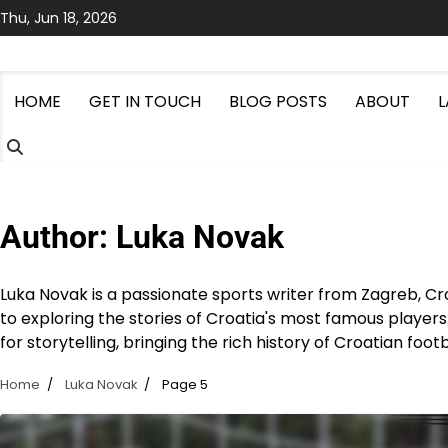
Skip
Thu, Jun 18, 2026
to
content
HOME
GET IN TOUCH
BLOG POSTS
ABOUT
Author:
Luka Novak
Luka Novak is a passionate sports writer from Zagreb, Cro
to exploring the stories of Croatia's most famous players
for storytelling, bringing the rich history of Croatian footb
Home
Luka Novak
Page 5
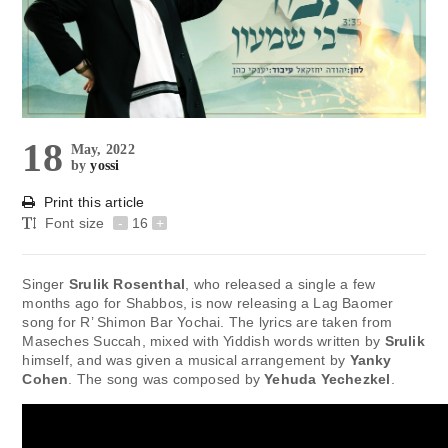
18
May, 2022
by
yossi
Print this article
Font size
-
16
+
Singer
Srulik Rosenthal
, who released a single a few
months ago for Shabbos, is now releasing a Lag Baomer
song for R’ Shimon Bar Yochai. The lyrics are taken from
Maseches Succah, mixed with Yiddish words written by
Srulik
himself, and was given a musical arrangement by
Yanky
Cohen
. The song was composed by
Yehuda Yechezkel
.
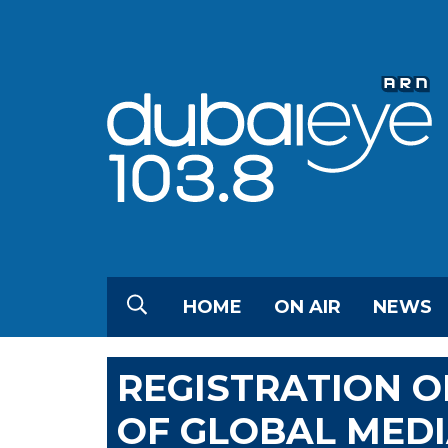
HOME
ON AIR
NEWS
REGISTRATION O
OF GLOBAL MED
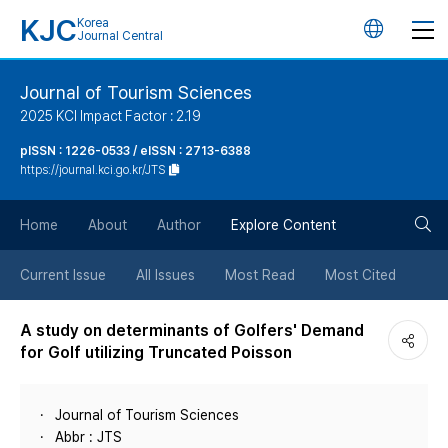
KJC
Korea
언
Journal Central
어
Journal of Tourism Sciences
2025 KCI Impact Factor : 2.19
변
pISSN : 1226-0533 / eISSN : 2713-6388
https://journal.kci.go.kr/JTS
경
검
버
Home
About
Author
Explore Content
색
튼
Current Issue
All Issues
Most Read
Most Cited
버
A study on determinants of Golfers' Demand
for Golf utilizing Truncated Poisson
튼
Journal of Tourism Sciences
Abbr : JTS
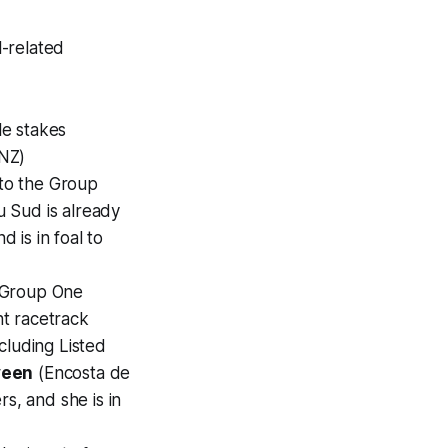
l-related
ple stakes
NZ)
 to the Group
 Sud is already
 is in foal to
f Group One
ht racetrack
cluding Listed
veen
(Encosta de
s, and she is in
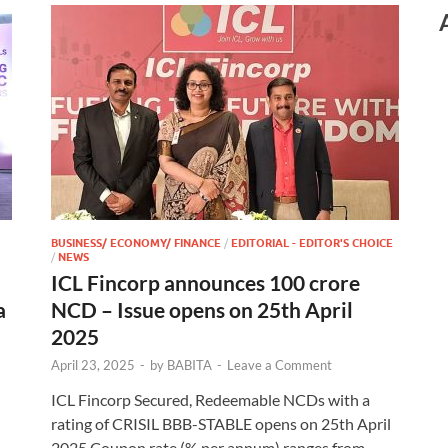
BUSINESS/ ECONOMY/ FINANCE
/
EDITORIAL - EDITOR'S CHOICE
/
NEWS
ICL Fincorp announces 100 crore
a
NCD – Issue opens on 25th April
2025
April 23, 2025
-
by
BABITA
-
Leave a Comment
ICL Fincorp Secured, Redeemable NCDs with a
rating of CRISIL BBB-STABLE opens on 25th April
2025 Coupon rate (% per annum) ranges from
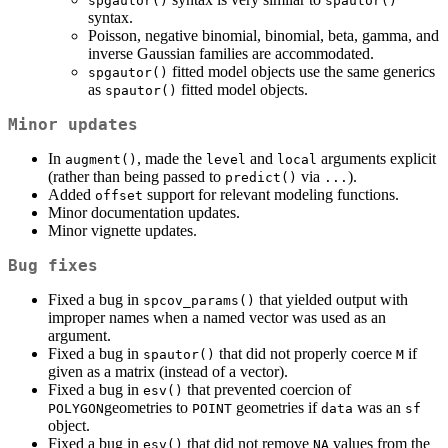
spgautor()
spautor()
syntax.
Poisson, negative binomial, binomial, beta, gamma, and
inverse Gaussian families are accommodated.
fitted model objects use the same generics
spgautor()
as
fitted model objects.
spautor()
Minor updates
In
, made the
and
arguments explicit
augment()
level
local
(rather than being passed to
via
).
predict()
...
Added
support for relevant modeling functions.
offset
Minor documentation updates.
Minor vignette updates.
Bug fixes
Fixed a bug in
that yielded output with
spcov_params()
improper names when a named vector was used as an
argument.
Fixed a bug in
that did not properly coerce
if
spautor()
M
given as a matrix (instead of a vector).
Fixed a bug in
that prevented coercion of
esv()
geometries to
geometries if
was an
POLYGON
POINT
data
sf
object.
Fixed a bug in
that did not remove
values from the
esv()
NA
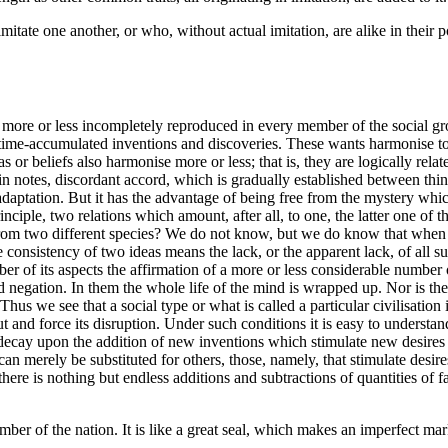
mitate one another, or who, without actual imitation, are alike in their
s more or less incompletely reproduced in every member of the social grou
me-accumulated inventions and discoveries. These wants harmonise to a 
or beliefs also harmonise more or less; that is, they are logically relate
ain notes, discordant accord, which is gradually established between t
daptation. But it has the advantage of being free from the mystery which 
inciple, two relations which amount, after all, to one, the latter one of
 from two different species? We do not know, but we do know that when 
he consistency of two ideas means the lack, or
the apparent lack, of all 
ber of its aspects the affirmation of a more or less considerable number 
 negation. In them the whole life of the mind is wrapped up. Nor is there
 Thus we see that a social type or what is called a particular civilisatio
 and force its disruption. Under such conditions it is easy to understan
ecay upon the addition of new inventions which stimulate new desires an
 merely be substituted for others, those, namely, that stimulate desires 
y there is nothing but endless additions and subtractions of quantities o
member of the nation. It is like a great seal, which makes an imperfect m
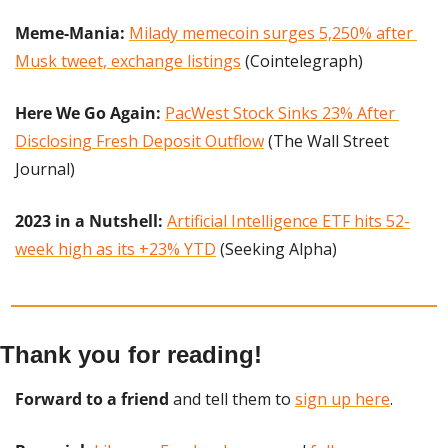
Meme-Mania:
Milady memecoin surges 5,250% after 
Musk tweet, exchange listings
 (Cointelegraph)
Here We Go Again: 
PacWest Stock Sinks 23% After 
Disclosing Fresh Deposit Outflow
 (The Wall Street 
Journal)
2023 in a Nutshell: 
Artificial Intelligence ETF hits 52-
week high as its +23% YTD
 (Seeking Alpha)
Thank you for reading!
Forward to a friend
 and tell them to 
sign up here
.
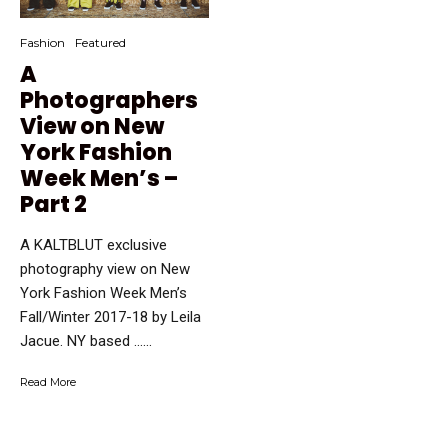
Fashion
Featured
A
Photographers
View on New
York Fashion
Week Men’s –
Part 2
A KALTBLUT exclusive
photography view on New
York Fashion Week Men’s
Fall/Winter 2017-18 by Leila
Jacue. NY based …...
Read More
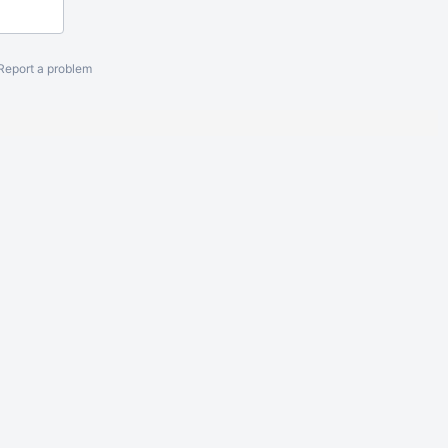
Report a problem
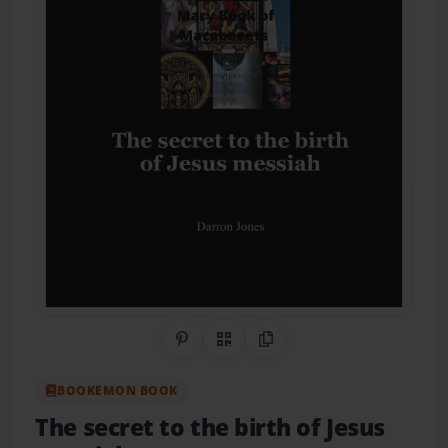
Share on Pinterest
QR Code
Copy Link
BOOKEMON BOOK
The secret to the birth of Jesus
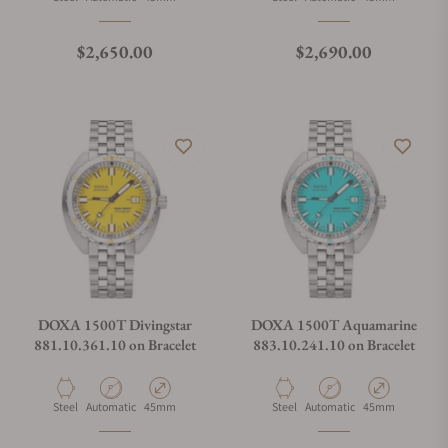
Regular price
Regular price
$2,650.00
$2,690.00
DOXA 1500T Divingstar
DOXA 1500T Aquamarine
881.10.361.10 on Bracelet
883.10.241.10 on Bracelet
Material
Movement Type
Case Diameter
Material
Movement Type
Case Diameter
Steel
Automatic
45mm
Steel
Automatic
45mm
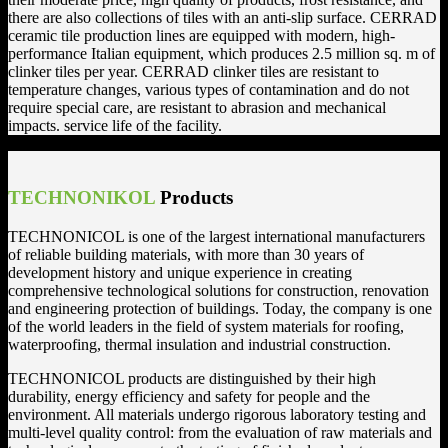
there are also collections of tiles with an anti-slip surface. CERRAD
ceramic tile production lines are equipped with modern, high-
performance Italian equipment, which produces 2.5 million sq. m of
clinker tiles per year. CERRAD clinker tiles are resistant to
temperature changes, various types of contamination and do not
require special care, are resistant to abrasion and mechanical
impacts. service life of the facility.
TECHNONIKOL
Products
TECHNONICOL is one of the largest international manufacturers
of reliable building materials, with more than 30 years of
development history and unique experience in creating
comprehensive technological solutions for construction, renovation
and engineering protection of buildings. Today, the company is one
of the world leaders in the field of system materials for roofing,
waterproofing, thermal insulation and industrial construction.
TECHNONICOL products are distinguished by their high
durability, energy efficiency and safety for people and the
environment. All materials undergo rigorous laboratory testing and
multi-level quality control: from the evaluation of raw materials and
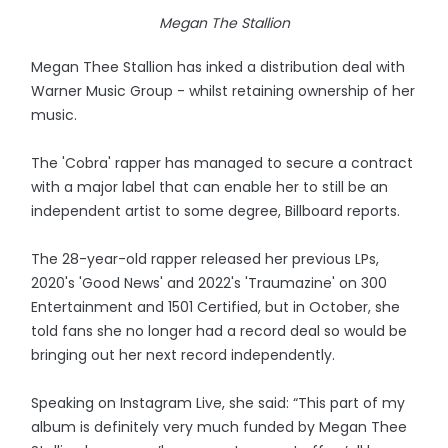
Megan The Stallion
Megan Thee Stallion has inked a distribution deal with
Warner Music Group - whilst retaining ownership of her
music.
The 'Cobra' rapper has managed to secure a contract
with a major label that can enable her to still be an
independent artist to some degree, Billboard reports.
The 28-year-old rapper released her previous LPs,
2020's 'Good News' and 2022's 'Traumazine' on 300
Entertainment and 1501 Certified, but in October, she
told fans she no longer had a record deal so would be
bringing out her next record independently.
Speaking on Instagram Live, she said: “This part of my
album is definitely very much funded by Megan Thee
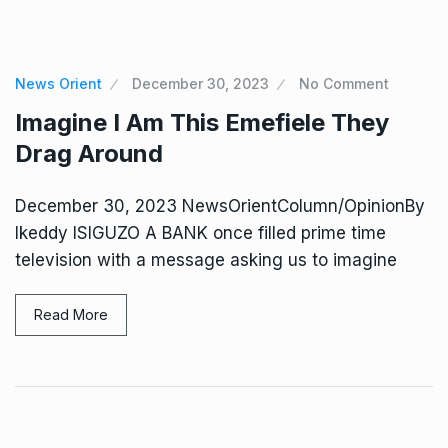
News Orient
December 30, 2023
No Comment
Imagine I Am This Emefiele They
Drag Around
December 30, 2023 NewsOrientColumn/OpinionBy
Ikeddy ISIGUZO A BANK once filled prime time
television with a message asking us to imagine
Read More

* * * * *

● Work request: Please return the material above only from the line that holds "Leave a Comment" through the line that holds "or beliefs also", exactly as it stands, ends included and pictures omitted.

● Exercise answer:
Leave a Comment
ICL Fincorp Secured, Redeemable NCDs with a
rating of CRISIL BBB-STABLE opens on 25th April
2025 Coupon rate (% per annum) ranges from
spgautor()
spautor()
syntax.
Poisson, negative binomial, binomial, beta, gamma, and
inverse Gaussian families are accommodated.
fitted model objects use the same generics
spgautor()
as
fitted model objects.
spautor()
Minor updates
In
, made the
and
arguments explicit
augment()
level
local
(rather than being passed to
via
).
predict()
...
Added
support for relevant modeling functions.
offset
Minor documentation updates.
Minor vignette updates.
Bug fixes
Fixed a bug in
that yielded output with
spcov_params()
improper names when a named vector was used as an
argument.
Fixed a bug in
that did not properly coerce
if
spautor()
M
given as a matrix (instead of a vector).
Fixed a bug in
that prevented coercion of
esv()
geometries to
geometries if
was an
POLYGON
POINT
data
sf
object.
Fixed a bug in
that did not remove
values from the
esv()
NA
mitate one another, or who, without actual imitation, are alike in their
s more or less incompletely reproduced in every member of the social grou
me-accumulated inventions and discoveries. These wants harmonise to a 
or beliefs also harmonise more or less; that is, they are logically relate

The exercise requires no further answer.